[Collected data]
◆ ◆ ◆ ◆ ◆
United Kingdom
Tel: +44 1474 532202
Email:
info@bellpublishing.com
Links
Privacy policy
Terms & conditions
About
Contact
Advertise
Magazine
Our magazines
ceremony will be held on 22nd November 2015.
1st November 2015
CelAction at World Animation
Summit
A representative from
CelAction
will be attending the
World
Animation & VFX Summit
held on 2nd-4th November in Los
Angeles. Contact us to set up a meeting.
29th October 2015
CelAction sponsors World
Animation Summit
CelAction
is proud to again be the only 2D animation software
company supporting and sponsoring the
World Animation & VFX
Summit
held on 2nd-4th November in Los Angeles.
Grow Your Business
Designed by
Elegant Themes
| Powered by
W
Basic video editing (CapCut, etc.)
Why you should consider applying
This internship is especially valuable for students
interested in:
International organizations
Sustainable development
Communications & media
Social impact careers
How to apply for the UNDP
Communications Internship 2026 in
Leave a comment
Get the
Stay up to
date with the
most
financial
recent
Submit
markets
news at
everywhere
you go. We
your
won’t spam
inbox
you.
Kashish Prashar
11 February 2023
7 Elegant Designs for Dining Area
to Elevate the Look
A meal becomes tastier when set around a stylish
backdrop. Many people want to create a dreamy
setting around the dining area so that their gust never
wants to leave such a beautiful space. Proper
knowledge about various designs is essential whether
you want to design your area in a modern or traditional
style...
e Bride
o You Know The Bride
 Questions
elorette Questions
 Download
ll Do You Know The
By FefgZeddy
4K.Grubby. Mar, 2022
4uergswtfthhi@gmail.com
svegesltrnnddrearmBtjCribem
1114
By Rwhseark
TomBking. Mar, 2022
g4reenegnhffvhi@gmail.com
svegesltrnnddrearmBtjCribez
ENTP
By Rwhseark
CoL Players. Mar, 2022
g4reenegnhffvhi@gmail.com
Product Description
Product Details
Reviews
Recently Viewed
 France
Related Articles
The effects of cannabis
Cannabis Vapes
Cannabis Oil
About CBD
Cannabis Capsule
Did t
◆ ◆ ◆ ◆ ◆
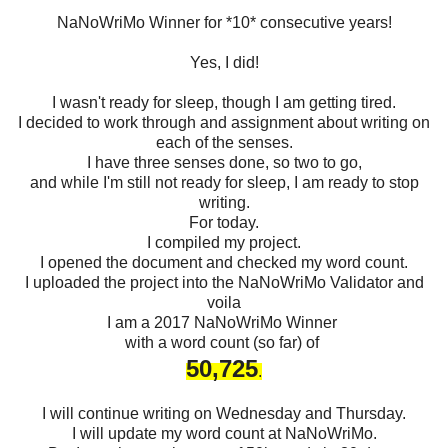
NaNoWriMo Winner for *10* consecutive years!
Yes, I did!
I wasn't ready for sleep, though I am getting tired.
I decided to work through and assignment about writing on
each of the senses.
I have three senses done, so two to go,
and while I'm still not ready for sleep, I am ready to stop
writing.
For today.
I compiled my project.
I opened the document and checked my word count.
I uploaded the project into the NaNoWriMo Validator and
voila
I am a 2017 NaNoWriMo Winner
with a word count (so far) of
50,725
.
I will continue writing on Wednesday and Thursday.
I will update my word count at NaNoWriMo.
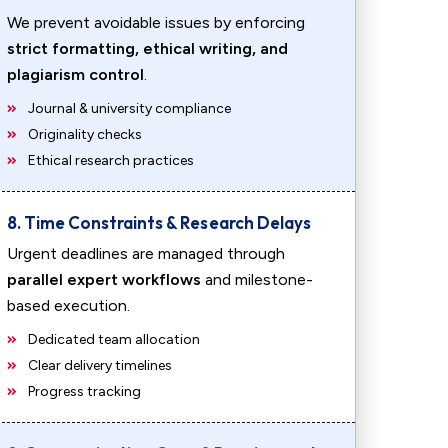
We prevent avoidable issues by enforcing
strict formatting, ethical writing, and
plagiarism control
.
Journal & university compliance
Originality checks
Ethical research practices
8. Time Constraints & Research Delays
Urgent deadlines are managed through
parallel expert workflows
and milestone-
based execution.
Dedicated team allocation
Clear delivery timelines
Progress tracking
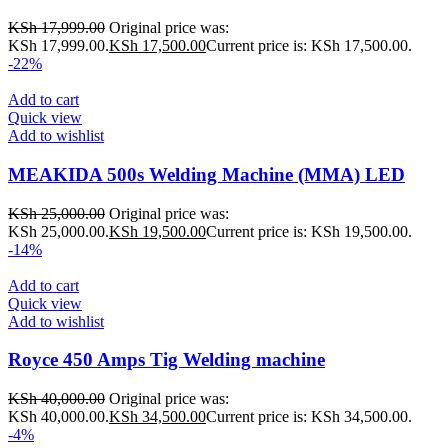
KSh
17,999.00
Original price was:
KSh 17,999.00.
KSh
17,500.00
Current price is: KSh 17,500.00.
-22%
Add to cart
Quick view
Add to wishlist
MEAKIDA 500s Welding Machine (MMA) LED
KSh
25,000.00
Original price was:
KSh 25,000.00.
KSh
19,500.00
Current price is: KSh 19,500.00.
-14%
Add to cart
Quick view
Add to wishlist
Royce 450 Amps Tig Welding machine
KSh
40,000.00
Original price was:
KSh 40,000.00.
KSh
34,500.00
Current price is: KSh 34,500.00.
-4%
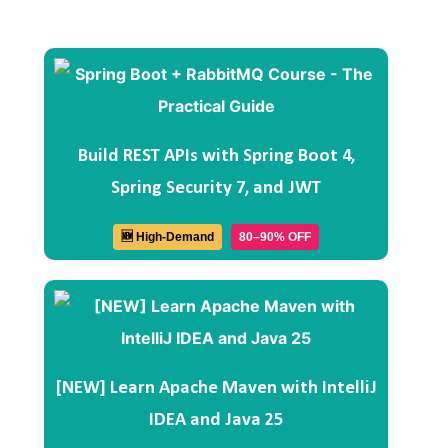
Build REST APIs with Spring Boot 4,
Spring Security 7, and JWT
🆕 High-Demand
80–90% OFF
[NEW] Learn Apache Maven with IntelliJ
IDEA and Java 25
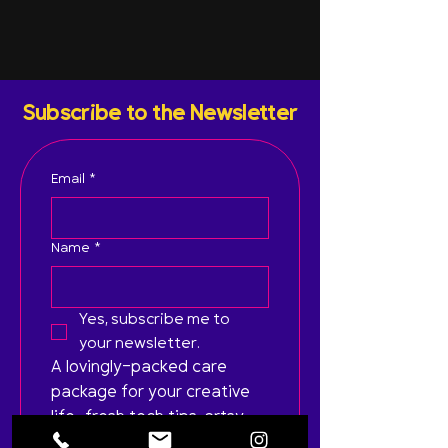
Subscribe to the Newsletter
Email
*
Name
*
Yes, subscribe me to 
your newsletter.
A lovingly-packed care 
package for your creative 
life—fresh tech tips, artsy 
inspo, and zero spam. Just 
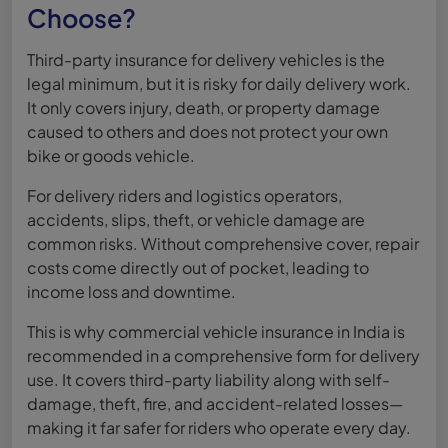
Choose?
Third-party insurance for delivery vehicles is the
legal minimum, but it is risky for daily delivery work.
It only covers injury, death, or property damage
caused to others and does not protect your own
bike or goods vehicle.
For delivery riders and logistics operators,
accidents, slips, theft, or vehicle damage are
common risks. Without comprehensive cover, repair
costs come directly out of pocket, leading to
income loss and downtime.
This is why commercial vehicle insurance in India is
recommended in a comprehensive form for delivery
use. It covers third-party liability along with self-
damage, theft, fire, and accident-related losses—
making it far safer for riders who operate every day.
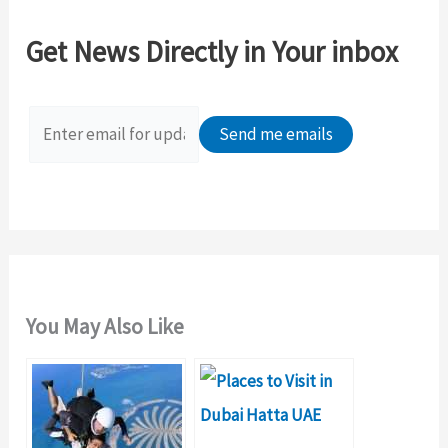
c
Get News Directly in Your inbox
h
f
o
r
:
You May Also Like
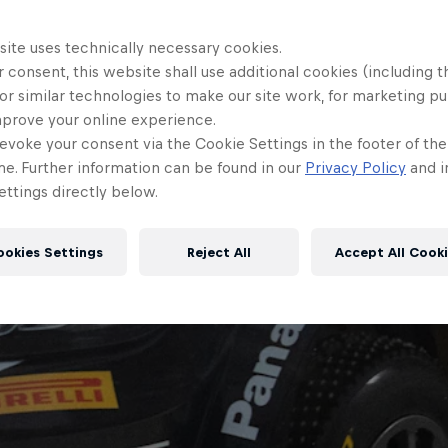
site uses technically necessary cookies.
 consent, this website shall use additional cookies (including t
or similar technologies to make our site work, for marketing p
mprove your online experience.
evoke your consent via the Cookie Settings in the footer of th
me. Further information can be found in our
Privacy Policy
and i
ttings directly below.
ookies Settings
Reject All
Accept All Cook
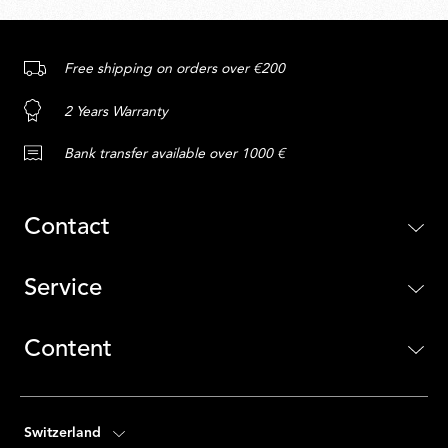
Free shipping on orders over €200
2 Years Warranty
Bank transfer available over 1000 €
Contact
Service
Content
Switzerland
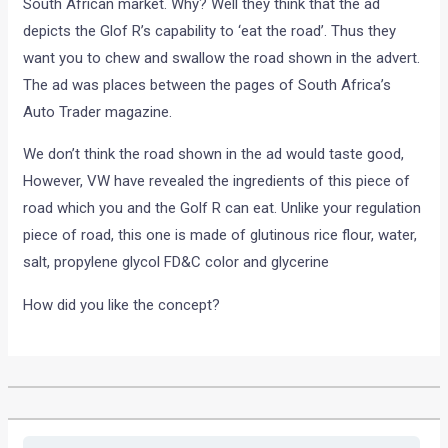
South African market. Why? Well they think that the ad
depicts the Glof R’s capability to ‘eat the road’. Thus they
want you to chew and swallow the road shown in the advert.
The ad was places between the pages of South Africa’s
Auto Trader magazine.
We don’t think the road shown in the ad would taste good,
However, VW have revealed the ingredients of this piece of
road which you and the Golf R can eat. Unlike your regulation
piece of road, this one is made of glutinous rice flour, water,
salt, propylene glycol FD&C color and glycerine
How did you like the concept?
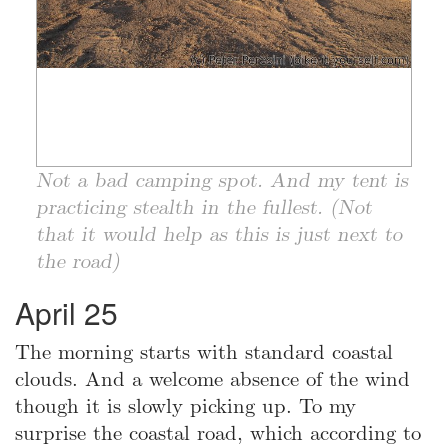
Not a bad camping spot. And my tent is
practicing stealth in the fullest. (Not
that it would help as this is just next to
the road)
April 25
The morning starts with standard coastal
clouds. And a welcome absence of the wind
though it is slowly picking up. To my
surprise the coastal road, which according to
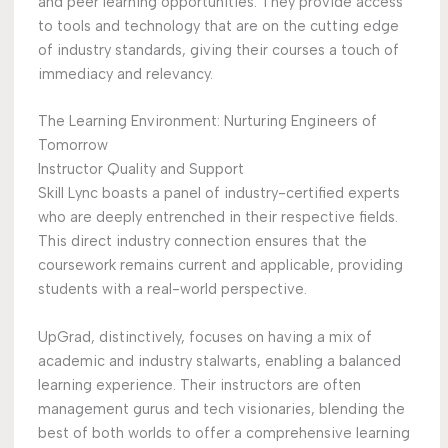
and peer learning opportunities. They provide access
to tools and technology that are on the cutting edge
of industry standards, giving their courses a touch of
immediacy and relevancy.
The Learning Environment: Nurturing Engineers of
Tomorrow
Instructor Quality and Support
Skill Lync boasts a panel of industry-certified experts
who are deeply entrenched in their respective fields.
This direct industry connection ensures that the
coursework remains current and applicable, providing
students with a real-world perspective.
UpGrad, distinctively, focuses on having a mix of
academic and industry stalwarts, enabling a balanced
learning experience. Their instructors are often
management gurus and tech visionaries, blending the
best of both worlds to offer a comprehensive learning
◆ ◆ ◆ ◆ ◆
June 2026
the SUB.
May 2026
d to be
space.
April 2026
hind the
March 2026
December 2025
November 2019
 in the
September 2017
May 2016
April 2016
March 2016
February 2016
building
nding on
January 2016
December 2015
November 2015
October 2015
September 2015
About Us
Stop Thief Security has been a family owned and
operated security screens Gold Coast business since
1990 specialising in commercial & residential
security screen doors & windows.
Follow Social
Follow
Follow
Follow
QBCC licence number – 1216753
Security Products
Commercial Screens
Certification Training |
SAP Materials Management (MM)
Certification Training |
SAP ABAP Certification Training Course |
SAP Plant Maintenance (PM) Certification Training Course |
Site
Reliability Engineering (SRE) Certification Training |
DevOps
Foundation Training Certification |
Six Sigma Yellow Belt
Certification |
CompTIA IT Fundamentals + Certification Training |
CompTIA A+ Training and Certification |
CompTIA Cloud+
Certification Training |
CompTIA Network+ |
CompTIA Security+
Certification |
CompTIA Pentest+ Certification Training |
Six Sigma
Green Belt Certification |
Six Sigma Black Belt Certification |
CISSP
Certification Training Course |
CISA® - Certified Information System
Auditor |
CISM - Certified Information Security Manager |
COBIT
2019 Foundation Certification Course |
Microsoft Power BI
◆ ◆ ◆ ◆ ◆
**Exercise brief**: Copy the lines above exactly. Start with the line containing "Reliability Engineering (SRE)", end with the line containing "Microsoft Power BI", and include both.

**Solution to the exercise**:
Reliability Engineering (SRE) Certification Training |
DevOps
Foundation Training Certification |
Six Sigma Yellow Belt
Certification |
CompTIA IT Fundamentals + Certification Training |
CompTIA A+ Training and Certification |
CompTIA Cloud+
Certification Training |
CompTIA Network+ |
CompTIA Security+
Certification |
CompTIA Pentest+ Certification Training |
Six Sigma
Green Belt Certification |
Six Sigma Black Belt Certification |
CISSP
Certification Training Course |
CISA® - Certified Information System
Auditor |
CISM - Certified Information Security Manager |
COBIT
2019 Foundation Certification Course |
Microsoft Power BI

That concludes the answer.